Ma si sa, la vita è spesso paradossale. 
Qui però si sta rendendo paradossale anche la morte, la morte dei kosovari, la morte dei serbi. 
E la morte non è mai paradossale, o almeno non dovrebbe esserlo...

   Cosa possono fare allora gli utopici sostenitori della pace? Rilanciare sul paradosso. Unirsi al gruppo di sfigati che finiscono nella merda. L'ideale, per i più coraggiosi, sarebbe trasferirsi a Belgrado per farsi bombardare da noi stessi; invitiamo a far questo soprattutto i parenti dei militari impegnati nelle operazioni aeree. Di seguito, quasi altrettanto coraggiosa e paradossale, viene la scelta di andare ad aiutare i kosovari a tornare nelle case dalle quali sono scappati anche a causa dei nostri bombardamenti.
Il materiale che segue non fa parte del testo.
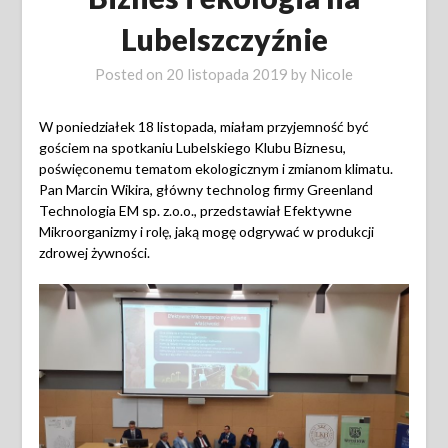
Lubelszczyźnie
Posted on
20 listopada 2019
by
Nicole
W poniedziałek 18 listopada, miałam przyjemność być
gościem na spotkaniu Lubelskiego Klubu Biznesu,
poświęconemu tematom ekologicznym i zmianom klimatu.
Pan Marcin Wikira, główny technolog firmy Greenland
Technologia EM sp. z.o.o., przedstawiał Efektywne
Mikroorganizmy i rolę, jaką mogę odgrywać w produkcji
zdrowej żywności.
Per i meno coraggiosi può bastare una frequentazione del territorio virtuale yugoslavo e una seria partecipazione emotiva alla tragedia del suo popolo: visitare musei on-line, gallerie virtuali ed artisti serbi, farsi amici in yugoslavia tramite internet, soffrire insieme a loro per le bombe che gli tiriamo addosso. In ogni caso, intensificare i rapporti e le relazioni tra noi e quei popoli che forse qualcuno vuole costringerci a considerare nemici; non alimentare con la diffidenza personale un odio artificiale imposto da molti mezzi di informazione; non unirsi a chi soffia sul fuoco di conflitti locali, non aiutare chi ha sempre USAto questi sistemi per mantenere l'egemonia nella politica internazionale.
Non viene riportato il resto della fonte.